Sit was born in Anhui in 1967. Besides having a doctoral degree in philosophy from the University of Nanjing, little is known about his upbringing. But like many of China’s rag-to-riches stories, Sit was one of the massive herd of moneyless young men drawn to Shenzhen in 1992 to try his luck. He had his first commercial success trading pagers. Just a year later and still only 26, Sit founded Brightoil. He was venturing into the energy business just as China was transitioning from being an oil exporter to a net importer of that commodity. In the beginning he focused on fringe downstream businesses, such as oil storage and the trading of petroleum products.
Gradually Sit built up his merchandising and sales network but his real breakthrough came in 1999 when Brightoil secured a strategic agreement with state behemoth CNPC to provide it with storage facilities and trading services in southern China.
In 2003 Sit was appointed as a political advisor to the Chinese legislature and his business career prospered as Brightoil was permitted to diversify further up the industry chain. It began operating petrol stations in 2005 and a year later it gained State Council approval to supply tax-free fuel to foreign vessels in Shenzhen.
In August 2008, braving a market battered by the global financial crisis, Brightoil went public in Hong Kong. The company’s market capitalisation has more than tripled since. Due to his 72% stake, Sit was ranked as China’s 61st richest man by Hurun last year, with a net worth of Rmb17.5 billion ($2.8 billion).

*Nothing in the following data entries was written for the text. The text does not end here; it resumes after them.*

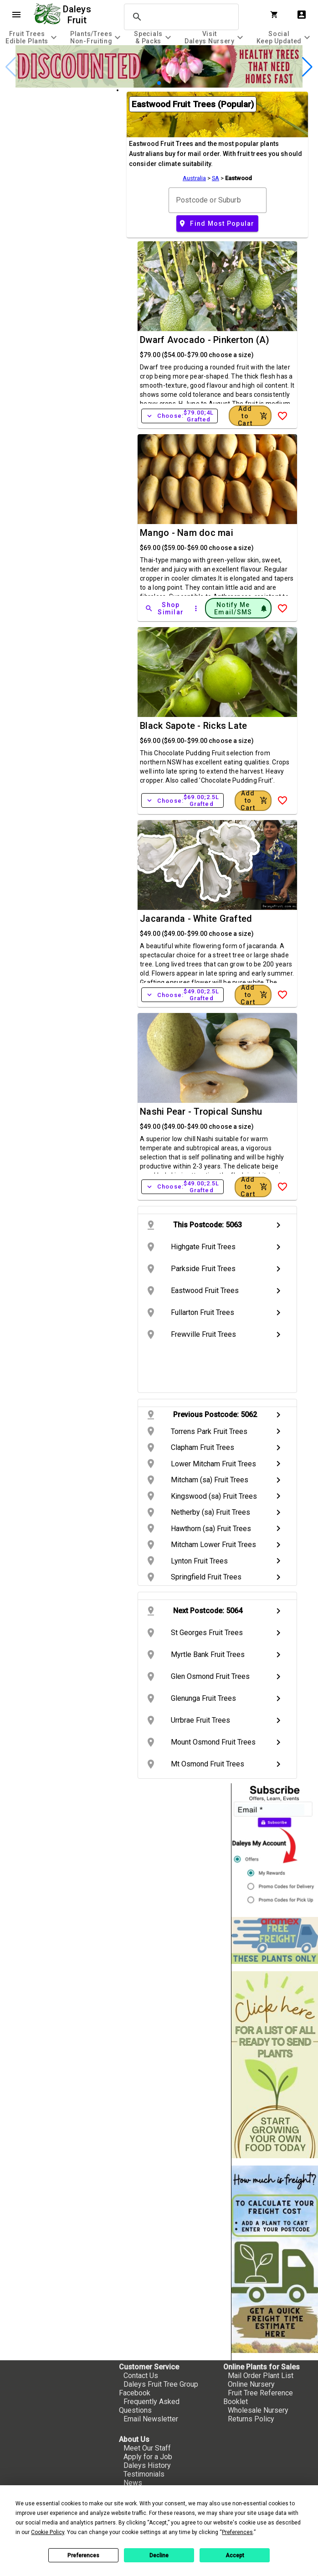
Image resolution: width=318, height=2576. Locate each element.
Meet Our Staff (147, 2448)
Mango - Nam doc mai (186, 532)
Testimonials (143, 2474)
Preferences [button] (237, 2532)
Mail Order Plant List (260, 2375)
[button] (159, 83)
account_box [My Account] (301, 14)
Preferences (83, 2555)
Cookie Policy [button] (47, 2532)
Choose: (179, 416)
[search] (180, 16)
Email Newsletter (150, 2419)
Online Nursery (251, 2384)
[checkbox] (58, 128)
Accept (235, 2555)
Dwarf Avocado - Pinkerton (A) (204, 339)
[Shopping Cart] (276, 14)
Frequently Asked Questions (149, 2406)
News (132, 2482)
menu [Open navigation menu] (16, 14)
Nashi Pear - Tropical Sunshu (201, 1111)
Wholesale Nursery (258, 2410)
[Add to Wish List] (282, 416)
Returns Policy (251, 2419)
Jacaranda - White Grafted (196, 918)
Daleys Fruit (78, 15)
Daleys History (147, 2465)
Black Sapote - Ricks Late (193, 725)
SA (215, 178)
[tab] (32, 37)
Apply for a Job (147, 2456)
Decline (159, 2555)
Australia (194, 178)
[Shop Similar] (165, 608)
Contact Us (140, 2375)
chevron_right (278, 1225)
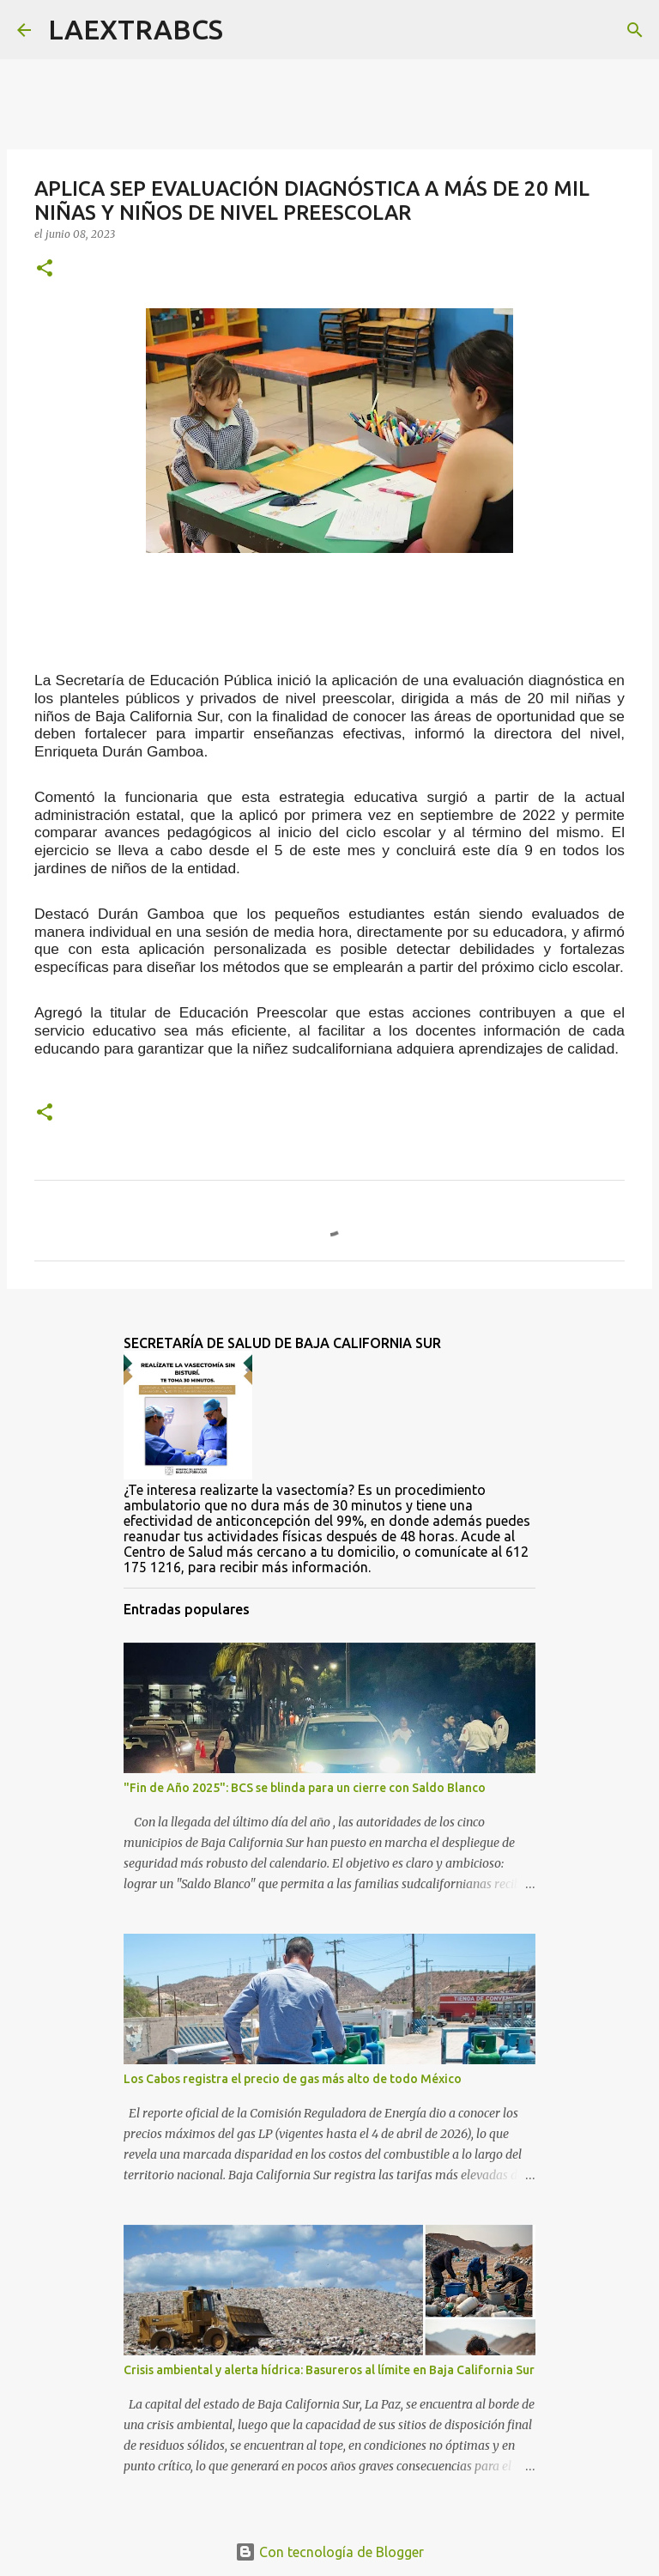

Brightoil now runs China’s biggest marine bunkering service but it has continued to move further upstream too. Last February it paid Anadarko Petroleum of Texas $1.1 billion for oil and gas assets in eastern China’s Bohai Bay.
Need to know
Sit says he sees new opportunities as formerly state-dominated fiefdoms like the oil industry are opened up to greater competition. “Why can’t China have its own John Rockefeller?” he asked the media in 2012, suggesting his own ambitions in the sector are far from complete.